Thursday, December 28, 2006

We Are Marshall

In 1970, a plane crash claimed the lives of 75 people made up of players, coaches and fans of Marshall University's football team. This was the worst disaster in sports history. Not only are the families devastated but it leaves Marshall University and the entire town of Huntington W. Virginia with a loss many thought would never be overcome. "We Are Marshall" is the story of how rebuilding a team could heal a town. As long as there are real life inspirational sports stories, Hollywood will keep turning them into movies. "We Are Marshall" joins the "A" list of films like "Hoosiers" or "Rudy". As with those films, it is inspirational and heartfelt and filled with time worn clichés and stock characters. What sets it apart is the tragic story that sets up the the comeback.
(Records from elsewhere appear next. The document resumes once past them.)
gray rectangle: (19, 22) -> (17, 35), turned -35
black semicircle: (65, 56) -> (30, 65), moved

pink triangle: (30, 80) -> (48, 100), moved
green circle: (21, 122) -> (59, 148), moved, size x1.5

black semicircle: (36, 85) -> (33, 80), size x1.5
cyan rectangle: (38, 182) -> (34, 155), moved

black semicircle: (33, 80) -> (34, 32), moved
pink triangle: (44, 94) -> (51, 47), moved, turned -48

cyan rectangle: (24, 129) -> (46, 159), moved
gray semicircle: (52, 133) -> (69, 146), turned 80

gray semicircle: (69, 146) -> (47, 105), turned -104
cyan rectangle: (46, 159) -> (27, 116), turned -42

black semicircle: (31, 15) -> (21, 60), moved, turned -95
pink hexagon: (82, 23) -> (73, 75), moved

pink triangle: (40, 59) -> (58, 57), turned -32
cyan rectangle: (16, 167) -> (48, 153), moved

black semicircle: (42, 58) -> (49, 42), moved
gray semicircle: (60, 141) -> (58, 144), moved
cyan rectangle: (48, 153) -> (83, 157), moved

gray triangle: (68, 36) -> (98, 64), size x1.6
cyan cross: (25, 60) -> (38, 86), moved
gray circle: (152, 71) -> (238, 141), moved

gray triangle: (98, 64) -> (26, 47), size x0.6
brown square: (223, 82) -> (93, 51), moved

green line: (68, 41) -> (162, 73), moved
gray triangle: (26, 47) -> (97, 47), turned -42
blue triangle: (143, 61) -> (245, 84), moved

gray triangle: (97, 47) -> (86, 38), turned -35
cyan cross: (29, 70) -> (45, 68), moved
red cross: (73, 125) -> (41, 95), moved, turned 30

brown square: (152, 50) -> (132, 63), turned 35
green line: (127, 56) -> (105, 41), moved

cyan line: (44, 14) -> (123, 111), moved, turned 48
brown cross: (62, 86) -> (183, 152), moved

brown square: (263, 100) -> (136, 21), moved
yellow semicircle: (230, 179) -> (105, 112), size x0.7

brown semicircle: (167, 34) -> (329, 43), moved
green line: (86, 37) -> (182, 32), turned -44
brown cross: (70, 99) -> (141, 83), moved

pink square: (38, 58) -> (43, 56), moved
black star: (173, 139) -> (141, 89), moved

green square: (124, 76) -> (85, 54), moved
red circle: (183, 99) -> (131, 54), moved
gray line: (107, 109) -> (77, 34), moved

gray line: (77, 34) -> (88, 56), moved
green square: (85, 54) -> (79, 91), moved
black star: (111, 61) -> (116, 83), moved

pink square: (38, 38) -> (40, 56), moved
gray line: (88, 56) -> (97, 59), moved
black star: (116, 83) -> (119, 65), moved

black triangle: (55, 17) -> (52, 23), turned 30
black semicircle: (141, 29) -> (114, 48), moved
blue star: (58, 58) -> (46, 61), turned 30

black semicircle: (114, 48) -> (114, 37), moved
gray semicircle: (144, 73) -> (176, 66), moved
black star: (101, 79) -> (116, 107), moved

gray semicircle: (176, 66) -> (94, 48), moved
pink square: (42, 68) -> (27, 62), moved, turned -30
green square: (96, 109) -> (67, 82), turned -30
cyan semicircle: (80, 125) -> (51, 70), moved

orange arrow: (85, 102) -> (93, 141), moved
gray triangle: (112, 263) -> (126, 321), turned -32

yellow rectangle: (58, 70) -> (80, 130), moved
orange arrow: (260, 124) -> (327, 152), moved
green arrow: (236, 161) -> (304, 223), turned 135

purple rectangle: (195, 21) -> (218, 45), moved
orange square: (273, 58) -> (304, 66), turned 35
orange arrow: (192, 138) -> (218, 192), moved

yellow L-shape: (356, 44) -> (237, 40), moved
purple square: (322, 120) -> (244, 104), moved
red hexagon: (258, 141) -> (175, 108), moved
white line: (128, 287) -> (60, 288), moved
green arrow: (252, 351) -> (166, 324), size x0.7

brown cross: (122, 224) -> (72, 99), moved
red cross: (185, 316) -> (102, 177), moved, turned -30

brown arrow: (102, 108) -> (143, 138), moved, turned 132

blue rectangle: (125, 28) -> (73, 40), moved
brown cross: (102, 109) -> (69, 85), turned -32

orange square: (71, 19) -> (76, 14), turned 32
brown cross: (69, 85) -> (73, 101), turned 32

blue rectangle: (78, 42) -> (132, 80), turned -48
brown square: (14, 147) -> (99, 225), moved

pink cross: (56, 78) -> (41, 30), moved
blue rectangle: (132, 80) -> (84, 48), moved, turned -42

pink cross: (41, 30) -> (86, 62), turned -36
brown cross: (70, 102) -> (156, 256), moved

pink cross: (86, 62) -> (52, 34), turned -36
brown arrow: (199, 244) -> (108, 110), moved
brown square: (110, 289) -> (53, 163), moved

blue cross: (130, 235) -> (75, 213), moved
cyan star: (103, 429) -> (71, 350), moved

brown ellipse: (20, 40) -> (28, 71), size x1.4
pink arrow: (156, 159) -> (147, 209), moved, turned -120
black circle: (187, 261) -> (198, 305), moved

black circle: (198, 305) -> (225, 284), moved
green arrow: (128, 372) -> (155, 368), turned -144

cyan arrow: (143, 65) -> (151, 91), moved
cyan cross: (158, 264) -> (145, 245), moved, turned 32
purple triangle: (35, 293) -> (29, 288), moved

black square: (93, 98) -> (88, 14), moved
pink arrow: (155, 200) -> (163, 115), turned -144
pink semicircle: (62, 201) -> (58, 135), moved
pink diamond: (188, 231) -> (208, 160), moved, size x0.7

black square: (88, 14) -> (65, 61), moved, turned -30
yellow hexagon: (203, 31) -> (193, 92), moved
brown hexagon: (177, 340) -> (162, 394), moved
Many films like this one start out with the words "inspired by true events" or "based on real events". "Marshall" starts out with "this is a true story". Since that is the case, it's really hard to criticize the story. What is fair game are the performances of the actors, which is always tough when they are portraying real people. Matthew McConaughey plays Jack Lengyel, the coach hired by Marshall to rebuild the team. Unless we know the real Jack Lengyel, we can only assume his performance is honest. One annoying trait was talking out of the side of his mouth. If that was his own invention, he would have been better served without it. Matthew Fox has a very emotional role as Red Dawson, a surviving coach, and basically plays his TV character, Jack, the tortured doctor from "Lost" with red hair. Ian McShane, in a complete reversal of his "Deadwood" character, plays a grieving father, representing the grief of the entire town.

If you are a fan of these types of films, it has everything you look for, including a groovy '70's soundtrack played over montage after montage of team rebuilding, the injured player who just won't quit, and of course, the coaches' speech before the "big game". It took years for Marshall to be a competitive football team again but eventually they did, going on to have many championship seasons. Even though you recognize the clichés, you can't help but be moved by the story.